Likewise here, the Nebraska corporation’s identity was preserved as a reality, not as a fiction or device. Its business and operations were kept separate and distinct from those of the defendant. Its corporate history was made, and its records maintained, its meetings both of stockholders and of directors had in Nebraska. Finally, there is no evidence which persuades, or even forcibly suggests to, the court that there was any lack of good faith on the part of the defendant in its relations with the Brush Company. It merely chose, after its acquisition of Brush Company’s corporate stock, to allow the Nebraska corporation to retain its existence and persist in the conduct of its business, and not to enter into Nebraska to transact business on its own account. (The factual recitals of this paragraph shall be understood as express findings by the court.)

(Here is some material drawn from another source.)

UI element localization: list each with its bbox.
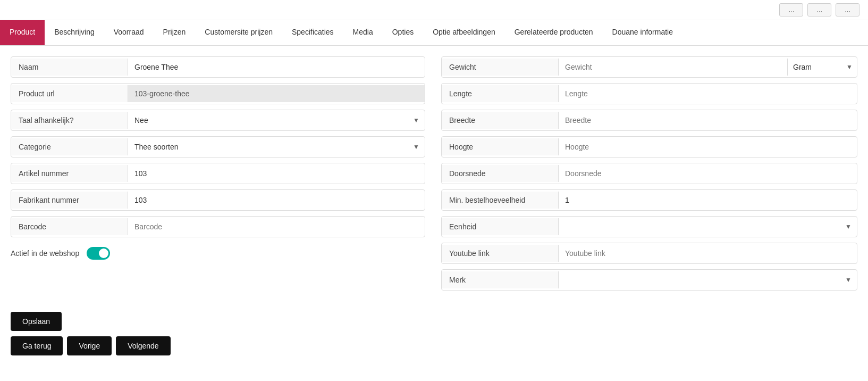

The conclusion of the court, therefore, is that the defendant never was—and never did or transacted business—in Nebraska. It necessarily follows that it was not suable in Nebraska in an action strictly in per-sonam, and that the attempted service upon it of process in this action was void. Obviously, that conclusion does not reach the question whether the plaintiff has or states a claim against the defendant on which relief may be granted in an appropriate forum. Nor need it do so. Rosenberg Brothers & Co. v. Curtis Brown Co., supra. The existence of a valid claim and the appropriate court for its vindication are two separate and not necessarily related questions. And, since the defendant has not done business in Nebraska, the discussion and ruling in Yoder v. Nu-Enamel Corporation, 140 Neb. 585, 300 N.W. 840 (dealing with the amenability to suit and process of a foreign corporation formerly but not at the time of service engaged in business in Nebraska, where the claim arises out of business done in the state), have no present pertinence. The necessity of that conclusion receives special emphasis from the explicit averments of *138the plaintiff’s petition or complaint in which he rests his claim upon the alleged conversion by the defendant of his shares of stock in Brush Company rather than on contract. Any such conversion which may have occurred undoubtedly took place in New York or Connecticut. At least, it is not even alleged to have been done in Nebraska; and any possible supposition to that effect is rather repelled by the language of the complaint from which it may be inferred—although it is not definitely stated in the pleading—that notice of the conversion was given to the plaintiff by the defendant’s president through correspondence.

An order is being entered sustaining the “Special Appearance”, appraised as a motion to dismiss, and dismissing the action for want of jurisdiction and invalidity of the service of process.